SLUG expression was associated with unfavourable survival outcomes in both series in univariable analyses, but it emerged as an independent factor in the SSGXVIII/AIO trial series only. This might suggest that SLUG is a predictive factor rather than a prognostic factor in GIST, but such a conclusion might be premature and requires confirmation from other series. The patient populations differ between the series as the western Sweden GIST series is a population-based series that includes both low-risk and high-risk patients, whereas the SSGXVIII series included patients with a high estimated risk for recurrence. The covariables in the Cox models may also differ.
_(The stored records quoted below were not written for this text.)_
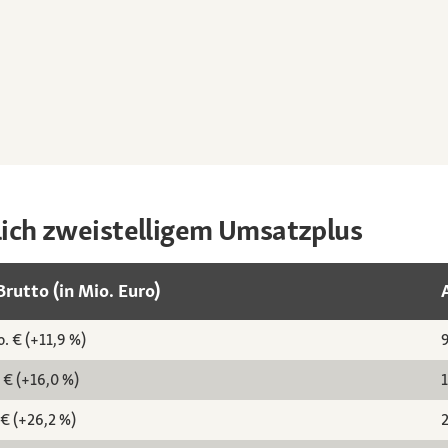
lich zweistelligem Umsatzplus
rutto (in Mio. Euro)
o. € (+11,9 %)
9
 € (+16,0 %)
1
 € (+26,2 %)
2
The present study has some limitations. The clinical series investigated are large and the treatment given could be taken into account in the analyses, but the quantitation of SLUG expression from immunostained slides is somewhat subjective, and we could not control factors that may influence SLUG detection by immunohistochemistry, such as the methods and the times of tissue fixation. SLUG expression or nuclear localisation in some tumours might be missed from analysis of tissue microarray samples, as SLUG expression may vary within tumour tissue. However, we found significant differences in patient outcome when only the nuclear expression or both the cytoplasmic and the nuclear expression were considered in survival analyses (data not shown). Finally, there are only few GIST cell lines available, and we had access to only two of these despite our efforts to obtain more cell lines for the study. Although the findings from the two cell lines are supportive to the data from the clinical series, they should be viewed with some caution, as the effects of SLUG might vary between GISTs and the cell lines derived from them.

In sum, the results suggest that about a quarter of GISTs express SLUG and that its expression is associated with unfavourable RFS of GIST patients. The results suggest that SLUG may function as a pro-survival factor in GIST.